--- WHAT IS EXPECTED ---
A faithful, word-for-word copy of the data below is required, without pictures.

--- AVAILABLE DATA ---
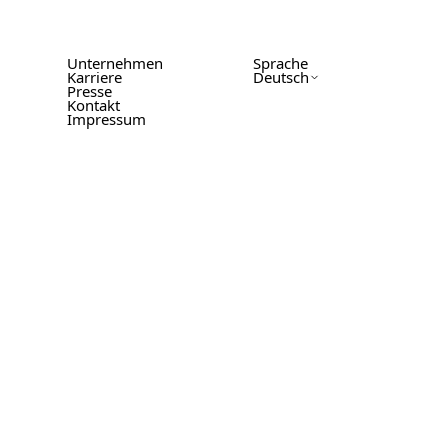
Unternehmen
Sprache
Karriere
Deutsch
Presse
Kontakt
Impressum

--- WRITTEN ANSWER ---
Unternehmen
Sprache
Karriere
Deutsch
Presse
Kontakt
Impressum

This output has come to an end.